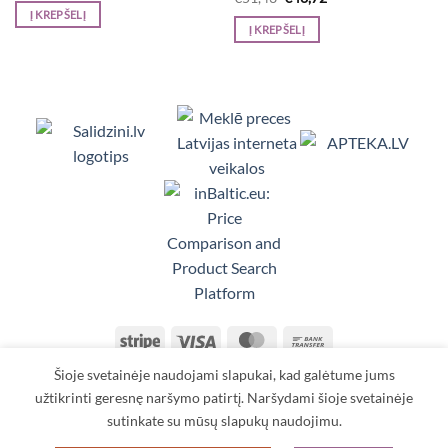
was:
is:
price
price
Į KREPŠELĮ
€28,98.
€24,63.
was:
is:
Į KREPŠELĮ
€51,43.
€43,72.
Viedpulksteņi, Makita, Ceļojumu somas, Te
Stripe
Visa
MasterCard
Bank
Transfer
Šioje svetainėje naudojami slapukai, kad galėtume jums
KONTAKTAI
TAISYKLĖS IR SĄLYGOS
PRISTATYMAS
GRĄŽINIMAS
APMOKĖJIMAS
ASMENS DUOMENŲ TVARKYMAS
užtikrinti geresnę naršymo patirtį. Naršydami šioje svetainėje
sutinkate su mūsų slapukų naudojimu.
Copyright 2026 ©
SIA TORANS
Reģ. Nr.: 40003613318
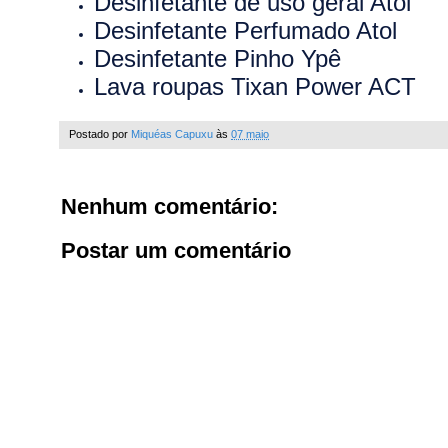
Desinfetante de uso geral Atol
Desinfetante Perfumado Atol
Desinfetante Pinho Ypê
Lava roupas Tixan Power ACT
Postado por
Miquéas Capuxu
às
07 maio
Nenhum comentário:
Postar um comentário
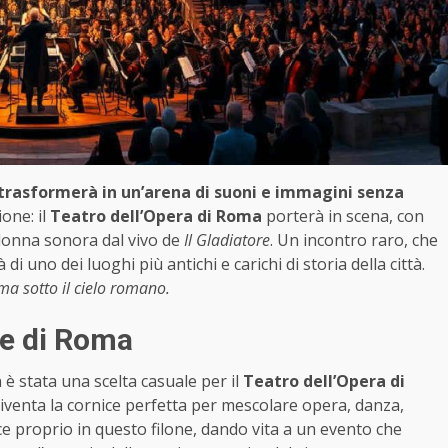
si trasformerà in un’arena di suoni e immagini senza
one: il
Teatro dell’Opera di Roma
porterà in scena, con
colonna sonora dal vivo de
Il Gladiatore
. Un incontro raro, che
i uno dei luoghi più antichi e carichi di storia della città.
ma sotto il cielo romano.
re di Roma
è stata una scelta casuale per il
Teatro dell’Opera di
 diventa la cornice perfetta per mescolare opera, danza,
ce proprio in questo filone, dando vita a un evento che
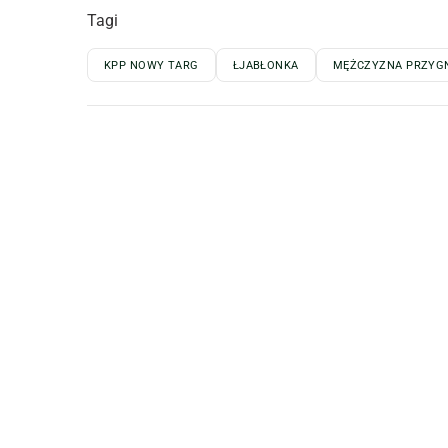
Tagi
KPP NOWY TARG
ŁJABŁONKA
MĘŻCZYZNA PRZYGN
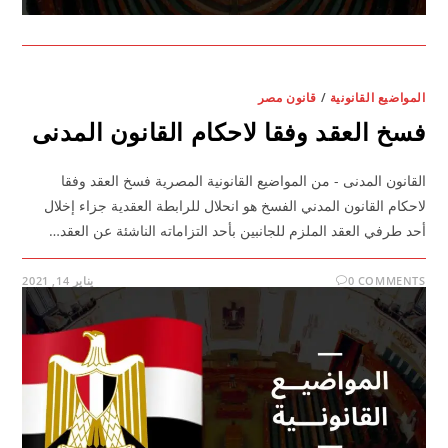
المواضيع القانونية
/
قانون مصر
فسخ العقد وفقا لاحكام القانون المدنى
القانون المدنى - من المواضيع القانونية المصرية فسخ العقد وفقا
لاحكام القانون المدني الفسخ هو انحلال للرابطة العقدية جزاء إخلال
أحد طرفي العقد الملزم للجانبين بأحد التزاماته الناشئة عن العقد…
0 COMMENTS
يناير 14, 2021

________________________

= Directions for this task =
Go through the data above and return each line containing the string "Desinfetante".

= Task answer =
Desinfetante de uso geral Atol
Desinfetante Perfumado Atol
Desinfetante Pinho Ypê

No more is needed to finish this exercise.